Published 27 Sep 2017 in stat.AP

Abstract: Density estimation is a classical problem in statistics and has received considerable attention when both the data has been fully observed and in the case of partially observed (censored) samples. In survival analysis or clinical trials, a typical problem encountered in the data collection stage is that the samples may be censored from the right. The variable of interest could be observed partially due to the presence of a set of events that occur at random and potentially censor the data. Consequently, developing a methodology that enables robust estimation of the lifetimes in such setting is of high interest for researchers. In this paper, we propose a non-parametric linear density estimator using empirical wavelet coefficients that are fully data driven. We derive an asymptotically unbiased estimator constructed from the complete sample based on an inductive bias correction procedure. Also, we provide upper bounds for the bias and analyze the large sample behavior of the expected $\mathbb{L}_{2}$ estimation error based on the approach used by Stute (1995), showing that the estimates are asymptotically normal and possess global mean square consistency.
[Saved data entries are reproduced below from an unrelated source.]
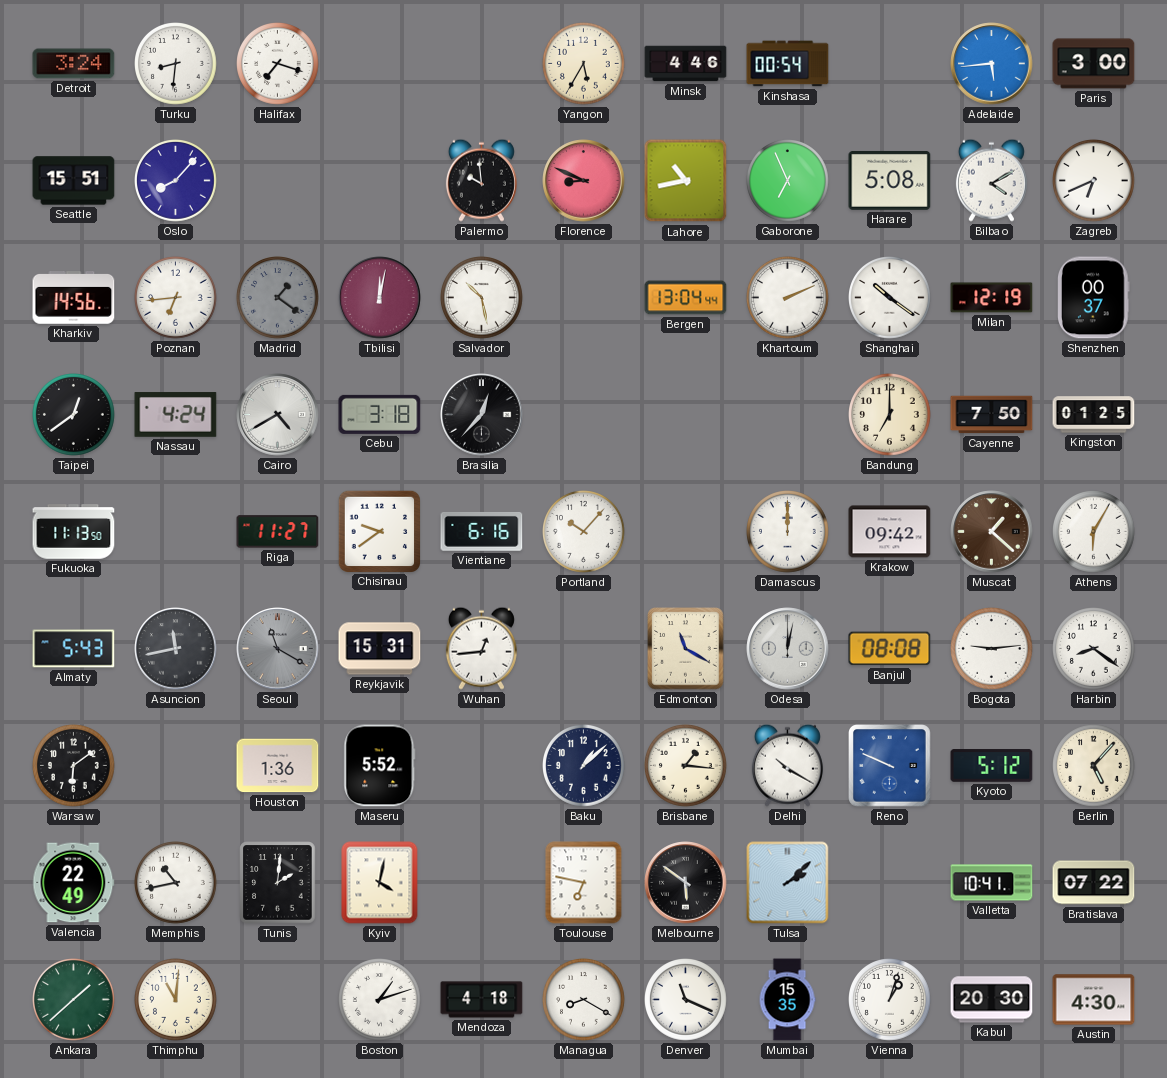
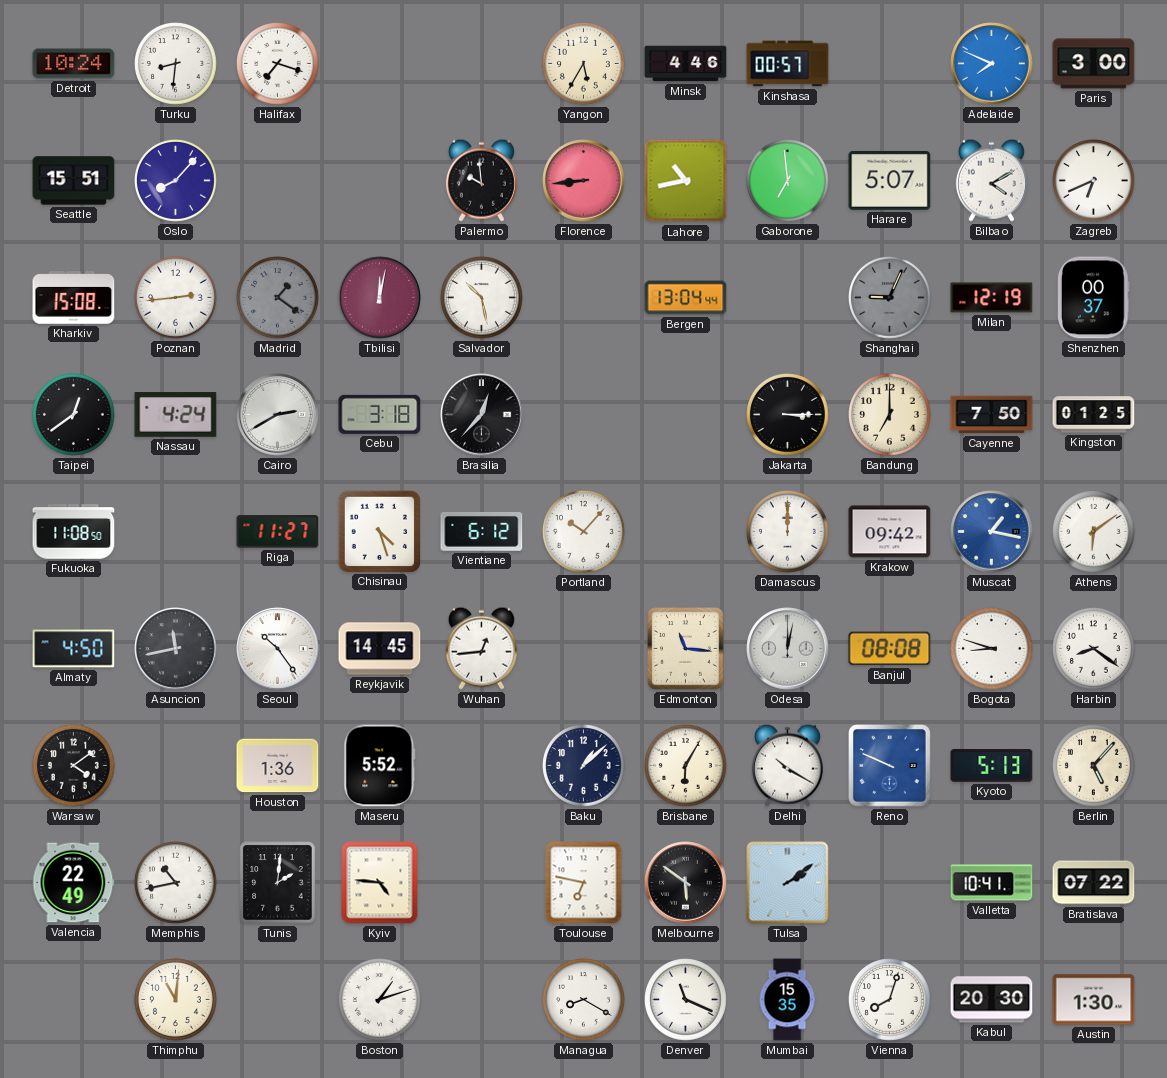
Detroit: 3:24 -> 10:24
Kinshasa: 00:54 -> 00:57
Adelaide: 5:44 -> 7:49
Florence: 8:49 -> 8:44
Gaborone: 6:56 -> 6:59
Harare: 5:08 -> 5:07
Kharkiv: 14:56 -> 15:08
Poznan: 6:44 -> 2:44
Khartoum: 2:11 -> none
Shanghai: 10:21 -> 9:04
Shanghai dial: white -> grey
Cairo: 4:40 -> 2:40
Jakarta: none -> 3:15
Fukuoka: 11:13 -> 11:08
Chisinau: 9:39 -> 4:27
Vientiane: 6:16 -> 6:12
Muscat: 1:22 -> 1:17
Muscat dial: brown -> blue
Athens: 6:05 -> 6:09
Almaty: 5:43 -> 4:50
Seoul: 11:20 -> 10:24
Seoul dial: grey -> white
Reykjavik: 15:31 -> 14:45
Edmonton: 11:20 -> 11:16
Bogota: 9:14 -> 8:48
Warsaw: 6:09 -> 4:09
Brisbane: 1:16 -> 6:05
Kyoto: 5:12 -> 5:13
Kyiv: 4:02 -> 4:46
Tulsa: 2:08 -> 2:09
Ankara: 1:38 -> none
Mendoza: 4:18 -> none
Vienna: 1:03 -> 8:03
Austin: 4:30 -> 1:30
In addition, we evaluate the proposed approach via a theoretical simulation study using different exemplary baseline distributions with different sample sizes. In this study, we choose a censoring scheme that produces a censoring proportion of 40\% on average. Finally, we apply the proposed estimator to real data-sets previously published, showing that the proposed wavelet estimator provides a robust and useful tool for the non-parametric estimation of the survival time density function.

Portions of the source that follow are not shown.